I originally wrote Six Winter Days as a screenplay. I tried to sell it for about a year, then figured, hey, I’ll turn it into a novel. That will sell my screenplay. There’s an advantage in starting as a screenplay in that you already have a beginning, middle, and end, and in fact, most of the story. The disadvantage is that a screenplay is about 18,000 words, and a novel is 80,000 words.
There are other considerations as well. A screenplay has to be strictly show-don’t-tell, whereas a novel can ‘tell’ certain things, like a reader’s thoughts, although that should be used sparingly, in my opinion.
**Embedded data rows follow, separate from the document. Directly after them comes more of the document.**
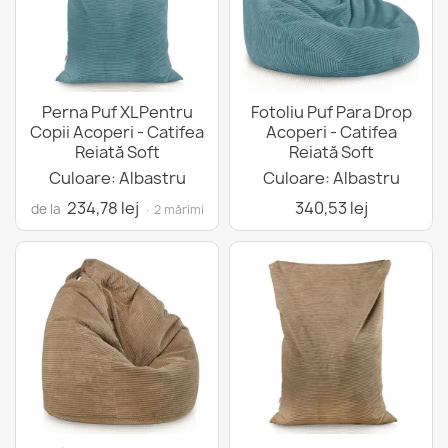
Perna Puf XLPentru
Fotoliu Puf Para Drop
Copii Acoperi - Catifea
Acoperi - Catifea
Reiată Soft
Reiată Soft
Culoare: Albastru
Culoare: Albastru
234,78 lej
340,53 lej
de la
· 2 mărimi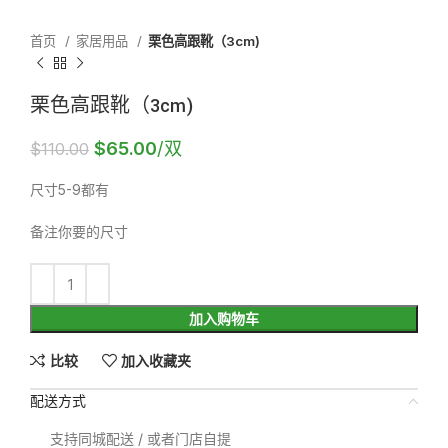
首页
家居用品
栗色高跟靴（3cm)
栗色高跟靴（3cm)
$
65.00
/双
$
110.00
尺寸5-9都有
备注你要的尺寸
加入购物车
比较
加入收藏夹
配送方式
支持同城配送 / 或者门店自提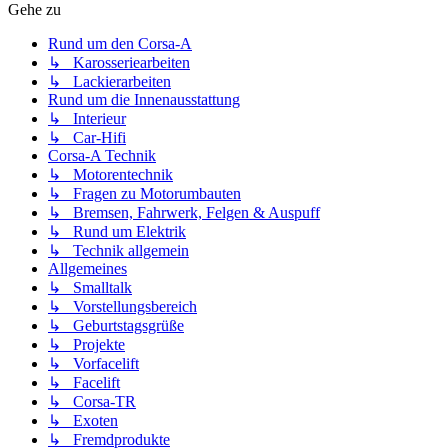
Gehe zu
Rund um den Corsa-A
↳ Karosseriearbeiten
↳ Lackierarbeiten
Rund um die Innenausstattung
↳ Interieur
↳ Car-Hifi
Corsa-A Technik
↳ Motorentechnik
↳ Fragen zu Motorumbauten
↳ Bremsen, Fahrwerk, Felgen & Auspuff
↳ Rund um Elektrik
↳ Technik allgemein
Allgemeines
↳ Smalltalk
↳ Vorstellungsbereich
↳ Geburtstagsgrüße
↳ Projekte
↳ Vorfacelift
↳ Facelift
↳ Corsa-TR
↳ Exoten
↳ Fremdprodukte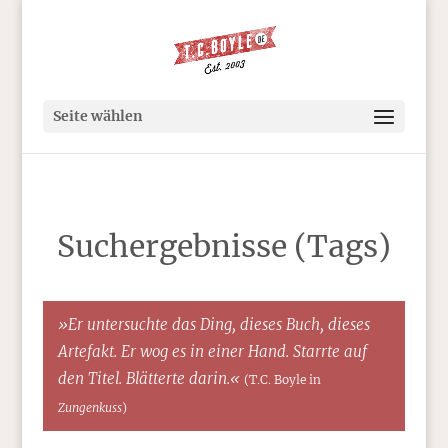
Seite wählen
Suchergebnisse (Tags)
»Er untersuchte das Ding, dieses Buch, dieses
Artefakt. Er wog es in einer Hand. Starrte auf
den Titel. Blätterte darin.«
(T.C. Boyle in
Zungenkuss
)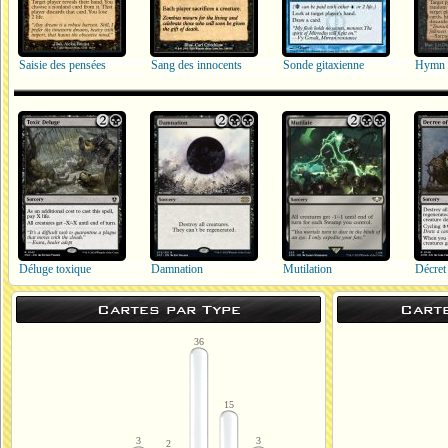
Saisie des pensées
Sang des innocents
Sonde gitaxienne
Hymn 
Déluge toxique
Damnation
Mutilation
Décret
Cartes par Type
Cart
36
15
3
3
2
More on Show-Don’t-Tell and Point of View in a later post.
Additionally, a screenplay is always present tense, and although some novels do this, I don’t recommend it. When I wrote my first draft of Six Winter Days, I sent it to a retired High-School English Teacher in New Jersey. This lady had read 4 novels a week for about 50 years, and she knew grammar, structure, and everything.
She called me after she finished it, and said, “It’s pretty good, Kev, but you know it’s present tense.”
I said, “Yeah, so what?”
She said, “Nothing. It’s just that I’m used to reading novels in present tense. Do you want to talk to your father? Gene, Kevin’s on the phone.”
She died in April, 2013, after many years of helping me with my writing. She never got to see my novel published. RIP, Mom.